Of course, I feel fortunate that I had a multi-million dollar education about how not to do a startup. So it's kind of a catch-22. If its your first start up, raise money, but go into it knowing that you're going to make a lot of mistakes, and make sure you take notes along the way.
When we were raising the money it was euphoria, and it's exciting. And if you have the ability to consistently turnaround startups, then yeah, raise money. But don't raise money thinking the money's going to solve your problems. Raise money because you know exactly how you're gong to apply it and exactly what you're going to use it. And the answer isn't: development…
Take marketing… even the word marketing is too general. Instead, say, here's our travel budget, these are the seven companies were going to meet with, here's how much we're going to spend on dinners. It's gotta be ironclad. The reason you do that is because if something doesn't work, you stop doing it.
Of course, crazy ideas work. Look at Groupon. They spent a ridiculous amount of money throwing parties and throwing crazy ad campaigns. I still contend they haven't really made money because they've made less than they spent, but by their standards, they're a success.
So there will always be the argument that if you raise enough money, you can pay your way to success. But that's not how businesses really work. Those are outliers. You can say, this company succeeded doing this… well, yes, but the number of companies that didn't succeed doing that is much greater, and chances are, you're going to fall into that last group.
What are your thoughts on bootstrapping?
A lot of people think bootstrapping is about not raising money. To me, bootstrapping is about finding a business model that you can execute, within your means. Period.

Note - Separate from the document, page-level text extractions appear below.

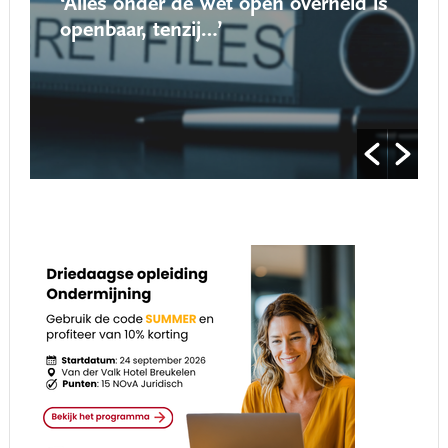
‘Alles onder de Wet open overheid is
openbaar, tenzij…’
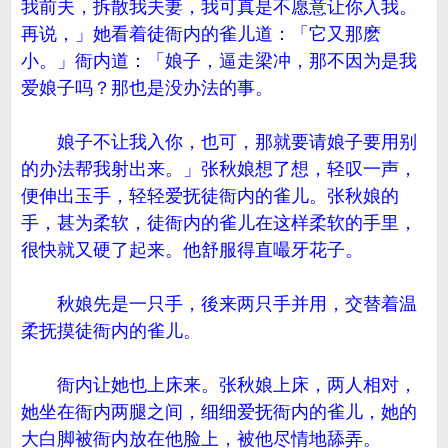
我前夫，拆散我夫妻，我可真是不愿意让你入我。
再说，」她看着徒衙内的雀儿道：「它又那麽
小。」衙内道：「娘子，逼走梁冲，那不因为是我
爱娘子吗？那也是没办法的事。
娘子不让我入你，也可，那就要请娘子要用别
的办法帮我射出来。」张秋娘想了想，轻叹一声，
便伸出玉手，轻轻爱抚徒衙内的雀儿。张秋娘的
手，甚为柔软，徒衙内的雀儿在这样柔软的手里，
很快就又硬了起来。他舒服得直嘬牙花子。
秋娘先是一只手，後来两只手并用，交替着温
柔抚摸徒衙内的雀儿。
衙内让她也上床来。张秋娘上床，两人相对，
她坐在衙内两腿之间，细细爱抚衙内的雀儿，她的
大白脚被衙内放在他脸上，被他尽情地舔弄。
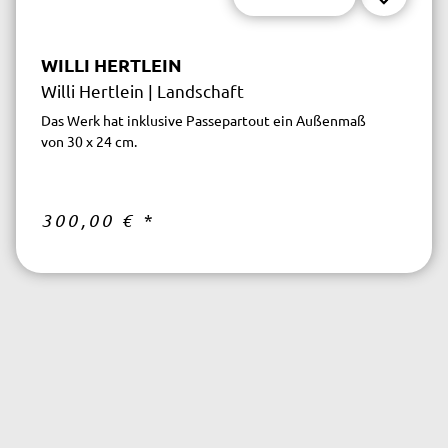
WILLI HERTLEIN
Willi Hertlein | Landschaft
Das Werk hat inklusive Passepartout ein Außenmaß
von 30 x 24 cm.
300,00 €
*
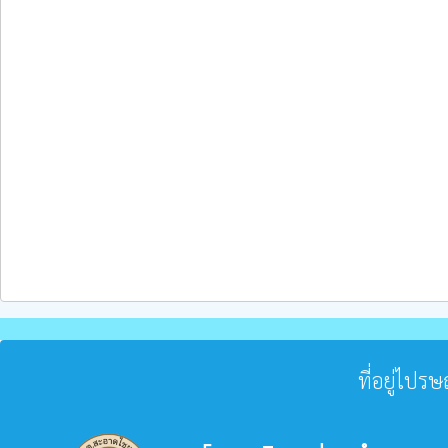
ที่อยู่ไปร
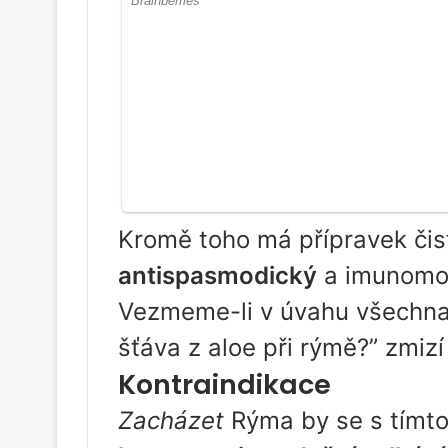
Kromě toho má přípravek čist
antispasmodický
a imunomod
Vezmeme-li v úvahu všechna
šťáva z aloe při rýmě?” zmiz
Kontraindikace
Zacházet
Rýma by se s tímto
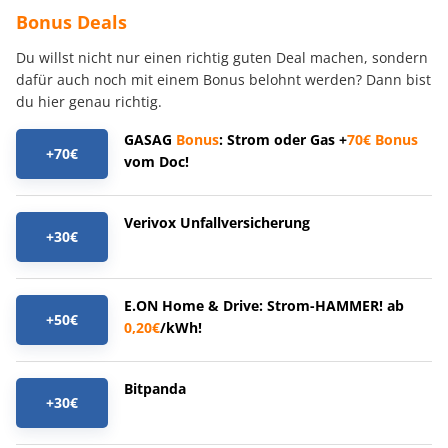
Bonus Deals
Du willst nicht nur einen richtig guten Deal machen, sondern
dafür auch noch mit einem Bonus belohnt werden? Dann bist
du hier genau richtig.
GASAG
Bonus
: Strom oder Gas +
70€
Bonus
+70€
vom Doc!
Verivox Unfallversicherung
+30€
E.ON Home & Drive: Strom-HAMMER! ab
+50€
0,20€
/kWh!
Bitpanda
+30€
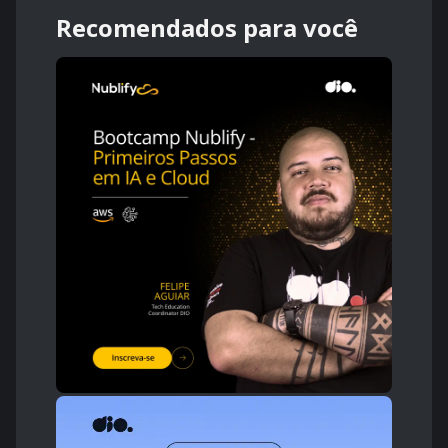
Recomendados para você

What that means is, well, for developers, it's like, I can code that. But just because you can code it doesn't mean you can sell it. It doesn't mean you know the right people. I could probably develop software for the Boeing 747. But I'm not going to knock on Boeing's door and some guy's going to buy it from me. So I could spend a lot of energy on it, but odds are, I'm not going to be able to sell it. But some guy who used to work for Boeing, who's their ex-chief engineer, could probably sell it in 10 minutes.
So find something that fits your ability to create it, sell it, maintain it, promote it. That's where funding can come in. Sometimes blind luck works, but you have to find the right team and make sure your product is the right fit.
In a bootstrap, the most important part is, you have to make some money on it. So make sure you have a viable product, and it's selling. Then, raise money to scale it.
What advice do you have for other entrepreneurs and startups?
Launch your product to your customers, not your friends. Friends are great, but you should be more interested in marketing to actual customers than getting feedback about how cool your project is.
And make a profit from your first customer. A lot of people think, we're going to make money eventually. If you spend a dollar, and you make two, your odds are much better than if its the other way around. Make it a clear, simple monetization model.
Look at apps, they do one thing. And they'll charge you 99 cents to get it. Mobile devices are just connections to the Internet and apps are just a clean way of selling little snippets of functionality.
I think websites are going to go down that route too. They're going to learn something from the mobile space. Instead of building a website that does a million things under the sun, build a website that does one thing and charge people 99 cents for it. There are so many websites, that you really can't count on people repeatedly coming back to your website in order for you to make money from advertising.
So when you're picking a model, pick something that you can charge for right away and set the expectation that you're going to charge for it. The great thing about that is, you're going to be able to tell right away if people are interested in your product. If someone's not willing to pay $10, charge $5. If not $5, charge $1. If you can't sell it for 10 cents, stop selling it.